風邪をこじらせていた家人がだいぶ恢復したというので、今日は東京まで外出。今度の週末で終わってしまうというので、前売券(千五百円×二枚)を無駄にしてはならじとテアトル銀座へと駆けつける。窓口の掲示を料金表を見ると、五十歳以上の夫婦者はふたりで二千円だという。わざわざ前売を買っておいて千円損したわい。
とりあえず座席を指定して、上映開始の一時四十分までまだ小一時間あるので同じ建物の地下のイタリア料理店で軽い昼食。
マノエル・デ・オリヴェイラ監督作品
夜顔 2006年
ミシェル・ピコリ+ビュル・オジエ
邦題の『夜顔』とはこの作品がルイス・ブニュエル監督作品『昼顔』の続編(というか後日談)というところからつけられたとおぼしいが、原題 Belle Toujours にはそんな意味はないと思う。
「昼顔」は Belle-de-Jour(昼の美女)といい、その反語の Belle-de-Nuit(夜の美女)は「おしろいばな」、転じて所謂「夜の女」を指すと手許の仏和辞典にある。ケッセルの小説(そしてブニュエルの映画)のヒロインを「昼顔」と呼ぶのは、「夜の女」ならぬ「昼の女」なのだという含意が篭められていたわけだが、本作のタイトルはそれを踏まえながら Belle Toujours すなわち「いつもながらの美女」だというわけで、その捻ったニュアンスの妙は邦題には生かされていない。
そんな詮索はともかく、オリヴェイラ監督のこの近作はさらりと撮られているようにみえて、各ショットの完成度は実に揺るぎがなく、初めから終わりまで溜息のつき通し。九十七歳の監督の演出力も凄いが、八十一歳のミシェル・ピコリの悠然たる演技もまた凄いものだ。
『昼顔』の三十八年後に同じ男女がパリで再会する、という設定なのだが、カトリーヌ・ドヌーヴが出演を肯じなかったのでビュル・オジエが代わりを演ずることになった由。ドヌーヴで観てみたかった気持ちは否定できないが、映画そのものの骨子はそのことで微動だにしない。
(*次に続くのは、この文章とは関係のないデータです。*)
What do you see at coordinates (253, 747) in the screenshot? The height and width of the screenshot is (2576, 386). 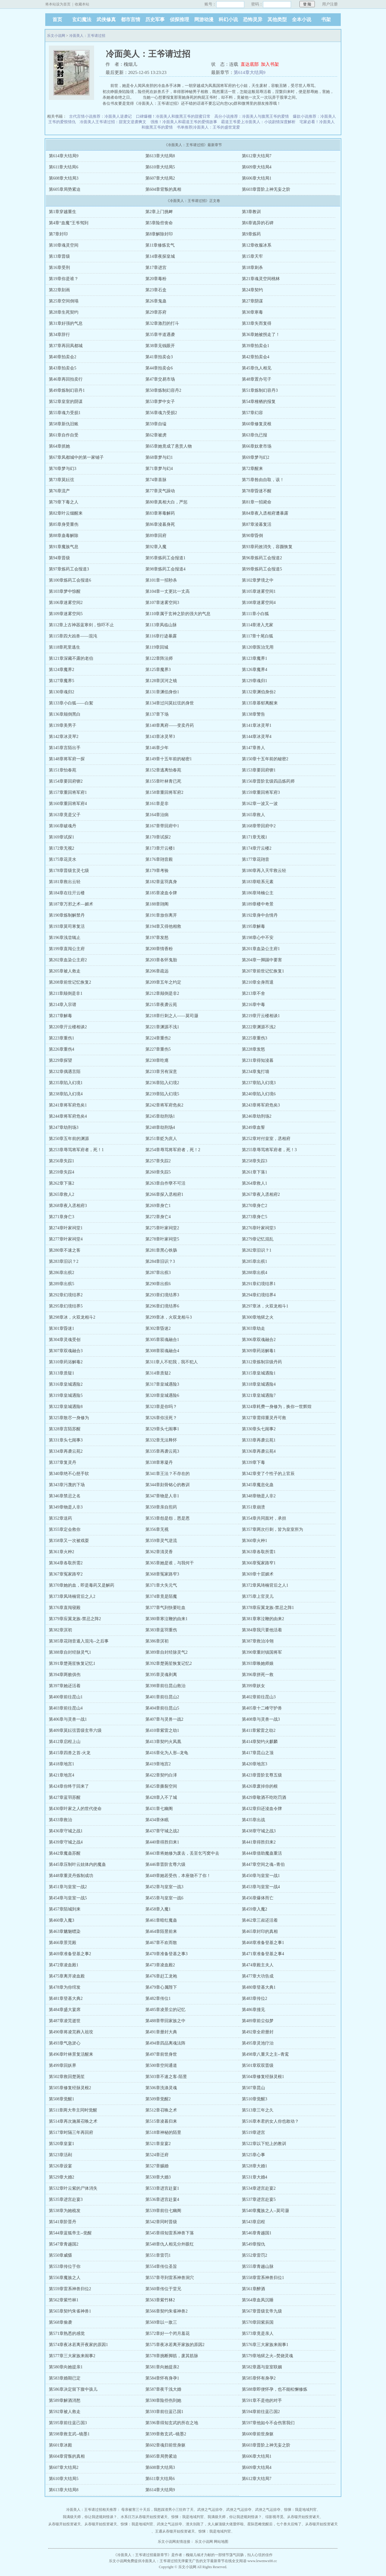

冒頭でいきなりオーケストラの演奏会が映し出され、ドヴォルザークの第八交響曲の終楽章が延々と流される(ローレンス・フォスター指揮 グルベンキアン財団管弦楽団)。古めかしい演奏会場だが、実はこれ、普段はオペラとオペレッタの常打小屋であるサル・ファヴァール(オペラ=コミック座)とおぼしい。そのあと、パリ市街を俯瞰で捉えた映像が何度もインサートされるが、そのたびごとに、同じ交響曲の第三楽章が朗々と流される。
野趣と覇気に充ちたドヴォルザークの楽曲は、老人同士の冷厳で秘めやかな再会劇にはまるでミスマッチのはずだが、そうとばかり思えなくなるのはオリヴェイラ監督の深謀遠慮のなせる業か。いつしか「これでいいのだ」という気になってくるから不思議だ。現地ロケで撮影された古色蒼然たるパリの街並や鄙びたホテルのロビーなど、すべての要素が響き合って、絶妙というほかない渋いトーンを醸し出す。
これからご覧になる方のために、驚くべきエンディングについては語らずにおく。ブニュエルに優るとも劣らぬ強度と衝撃力だ、とだけ記しておこう。